Technology and the applied sciences are sciences of method and therefore are largely deductive, deriving their basic principles from the more fundamental sciences on which they rest, for example, engineering from physics and chemistry, medicine from biology, and economics from psychology with several business disciplines drawing their basic principles from both psychology and economics.

This identification of deduction as application dispenses with the detached-from-reality deduction for the sake of deduction that has dominated the academic world since the Middle Ages. Deduction as application demonstrates how much deduction we practice in our everyday lives.

We all induce and deduce—some of us better (more accurately) and at greater length (in intensive study) than others. What Ayn Rand’s identifications mean is that induction and deduction are not a monopoly of scientists, philosophers, or academics in general.

Where then does measurement fit in the sciences? Conceptualization is universalization, which means its essence is measurement omission, which means the essence of theoretical science is measurement omission. This means that measurement is an aid to theoretical science, not its essence.

Measurement is crucial in the applied physical sciences when, for example, we want to send astronauts to the moon and back.

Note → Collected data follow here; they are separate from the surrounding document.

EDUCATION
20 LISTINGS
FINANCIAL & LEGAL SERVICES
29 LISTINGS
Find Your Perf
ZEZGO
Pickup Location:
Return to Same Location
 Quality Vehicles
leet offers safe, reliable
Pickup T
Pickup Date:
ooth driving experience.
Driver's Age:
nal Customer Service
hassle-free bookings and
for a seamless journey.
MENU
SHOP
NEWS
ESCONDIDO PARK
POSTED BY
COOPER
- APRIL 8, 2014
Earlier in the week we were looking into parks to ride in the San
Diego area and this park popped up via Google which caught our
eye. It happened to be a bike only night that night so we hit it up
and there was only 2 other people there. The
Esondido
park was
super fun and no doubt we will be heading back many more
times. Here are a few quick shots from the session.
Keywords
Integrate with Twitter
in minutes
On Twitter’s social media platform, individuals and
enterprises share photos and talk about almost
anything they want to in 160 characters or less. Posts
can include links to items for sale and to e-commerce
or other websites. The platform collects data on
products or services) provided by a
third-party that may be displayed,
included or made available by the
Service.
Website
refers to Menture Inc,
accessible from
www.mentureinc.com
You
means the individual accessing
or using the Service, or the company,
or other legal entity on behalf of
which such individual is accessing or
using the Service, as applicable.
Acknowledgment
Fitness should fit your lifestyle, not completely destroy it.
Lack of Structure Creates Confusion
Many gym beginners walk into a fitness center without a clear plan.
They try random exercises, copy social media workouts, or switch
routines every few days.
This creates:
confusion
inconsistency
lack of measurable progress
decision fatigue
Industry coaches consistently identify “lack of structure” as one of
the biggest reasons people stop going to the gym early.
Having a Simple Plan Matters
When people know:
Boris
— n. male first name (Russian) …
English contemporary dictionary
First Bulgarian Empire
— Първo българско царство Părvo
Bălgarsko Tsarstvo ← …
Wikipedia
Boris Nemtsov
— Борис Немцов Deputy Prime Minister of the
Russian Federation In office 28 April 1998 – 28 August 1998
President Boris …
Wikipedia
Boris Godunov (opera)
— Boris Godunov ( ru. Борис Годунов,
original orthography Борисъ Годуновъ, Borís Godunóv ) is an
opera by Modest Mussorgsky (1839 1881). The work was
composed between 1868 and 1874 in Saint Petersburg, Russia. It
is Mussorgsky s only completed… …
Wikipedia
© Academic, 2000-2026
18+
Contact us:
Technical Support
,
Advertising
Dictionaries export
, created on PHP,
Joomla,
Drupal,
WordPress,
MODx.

Measurement in the biological and human sciences, however, is not quantitatively exact in the sense of constructing advanced mathematical equations to predict the behavior of animals or humans.

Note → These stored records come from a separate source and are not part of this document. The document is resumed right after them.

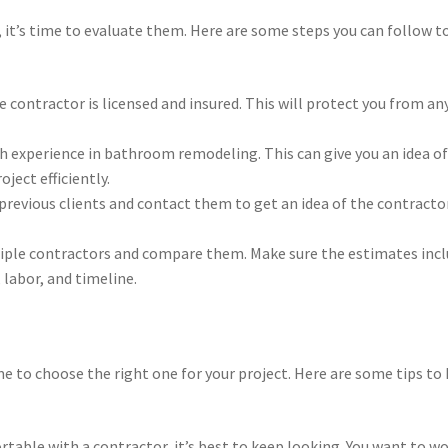
, it’s time to evaluate them. Here are some steps you can follow t
e contractor is licensed and insured. This will protect you from an
th experience in bathroom remodeling. This can give you an idea o
ject efficiently.
previous clients and contact them to get an idea of the contracto
iple contractors and compare them. Make sure the estimates inc
 labor, and timeline.
ime to choose the right one for your project. Here are some tips to
fortable with a contractor, it’s best to keep looking. You want to w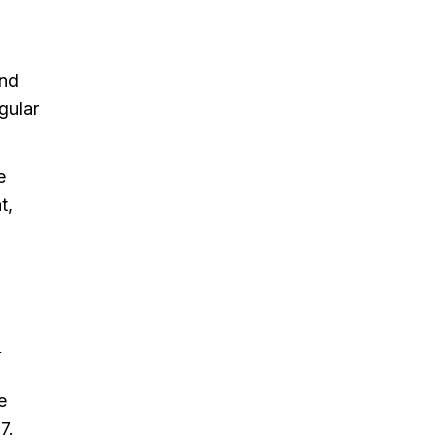
and
gular
e
t,
.
e
7.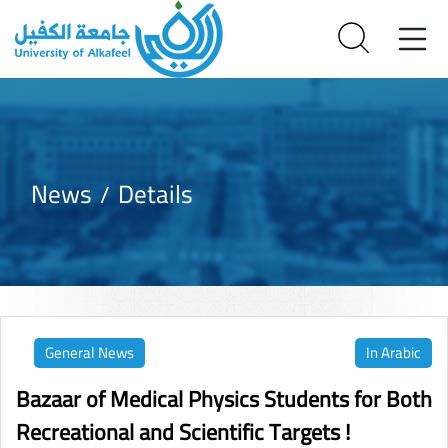
News
Details
General News
In Arabic
Bazaar of Medical Physics Students for Both
Recreational and Scientific Targets !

In the human sciences it is that annoying thing called free will—annoying to many human scientists, most of whom are materialists and determinists—that prevents the human scientists’ “elegant” equations from making any practical sense, or from being replicated in subsequent studies.**

The biological and human sciences are exact and valid, if the conceptualizations made by the scientists working in those fields have correctly identified the aspect of reality they are studying. The identifications are not equations, but they are quantitative. For example, psychological depression can be severe or mild.

“Measurement omission” does not mean that conceptualization ignores measurements. One individual case is quantitatively distinct from the next one, as two balls can be two different sizes and can be made of different materials.

Precise measurement is what technology and applied science, especially in the physical sciences, must critically pay attention to. Measurement in the applied biological and human sciences does not have to be so precise—because it cannot be.

“Truth,” to quote another succinct identification of Ayn Rand (Objectivist Epistemology, p. 48), “is the product of the recognition (i.e., the identification) of the facts of reality.” Truth, for Rand, is not a correspondence theory, but one that identifies facts. It is a recognition or identification theory.

And what is our guide to truth? Logic, of course, as “the art of non-contradictory identification” (Objectivist Epistemology, p. 36), not the mathematical or symbolic stuff that is taught in universities today or the medieval rationalism that permeates the older logic textbooks.

Induction and deduction are what we all use every day in our practical lives.

Induction and deduction, respectively, are conceptualization and application. Measurement is an important component of the two, but it is not their essence.


* See John P. McCaskey, “Induction in the Socratic Tradition,” in Shifting the Paradigm: Alternative Perspectives on Induction, ed. Louis F. Groarke & Paolo C. Biondi (Berlin: De Gruyter, 2014), 161–192, on his efforts to revive Socratic induction, a tradition promoted and debated both before and after Francis Bacon, but eventually overtaken by the nineteenth-century positivistic, Millian hypothetico-deductive method, a form of rationalistic, propositional inference. Socratic induction—generalization from particular things or concretes to universal abstract ideas—is consistent with Ayn Rand’s epistemology as inductive concept formation through measurement omission.

** “Man is that which fits economic equations,” as Ayn Rand (Capitalism: The Unknown Ideal, p. 7) so simply and aptly caricatured the very rationalistic, pseudo-deductive doctrine of pure and perfect competition in economics.